▸ **What the task requires**:
Leave the pictures behind and repeat all the entries exactly.

▸ **Provided data**:

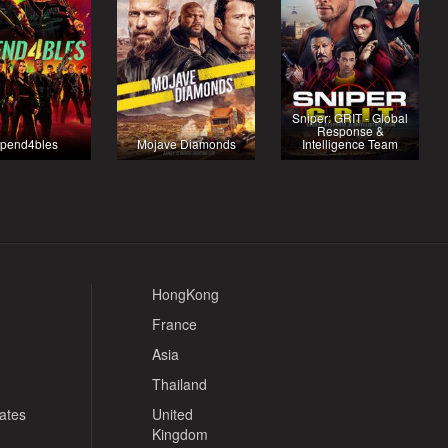
Sniper: GRIT - Global
Response &
pend4bles
Mojave Diamonds
Intelligence Team
HongKong
France
Asia
Thailand
tates
United
Kingdom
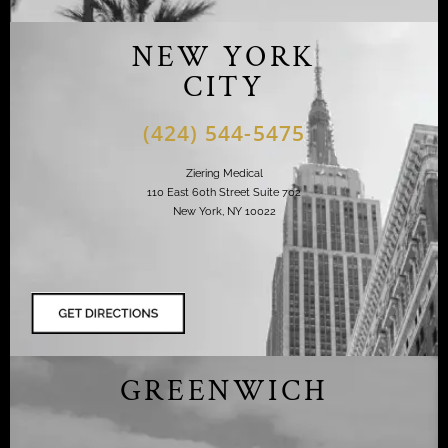
NEW YORK
CITY
(424) 544-5475
Ziering Medical
110 East 60th Street Suite 702
New York, NY 10022
GREENWICH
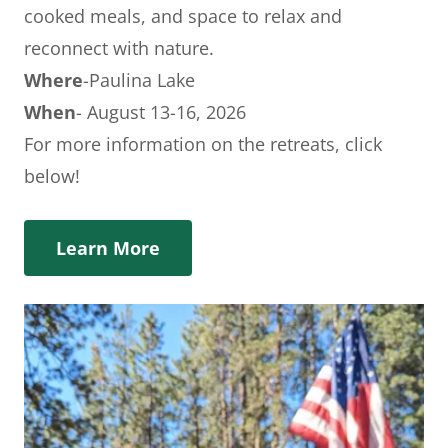
cooked meals, and space to relax and
reconnect with nature.
Where
-Paulina Lake
When
- August 13-16, 2026
For more information on the retreats, click
below!
Learn More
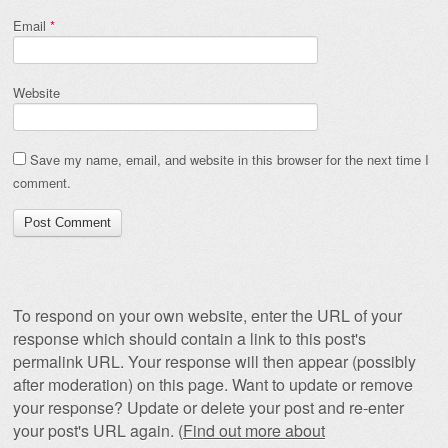
Email
*
Website
Save my name, email, and website in this browser for the next time I
comment.
To respond on your own website, enter the URL of your
response which should contain a link to this post's
permalink URL. Your response will then appear (possibly
after moderation) on this page. Want to update or remove
your response? Update or delete your post and re-enter
your post's URL again. (
Find out more about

▸ **Your response**:
Sniper: GRIT - Global
Response &
pend4bles
Mojave Diamonds
Intelligence Team
HongKong
France
Asia
Thailand
tates
United
Kingdom
NEW YORK
CITY
(424) 544-5475
Ziering Medical
110 East 60th Street Suite 702
New York, NY 10022
GREENWICH
cooked meals, and space to relax and
reconnect with nature.
Where
-Paulina Lake
When
- August 13-16, 2026
For more information on the retreats, click
below!
Learn More
Email
*
Website
Save my name, email, and website in this browser for the next time I
comment.
To respond on your own website, enter the URL of your
response which should contain a link to this post's
permalink URL. Your response will then appear (possibly
after moderation) on this page. Want to update or remove
your response? Update or delete your post and re-enter
your post's URL again. (
Find out more about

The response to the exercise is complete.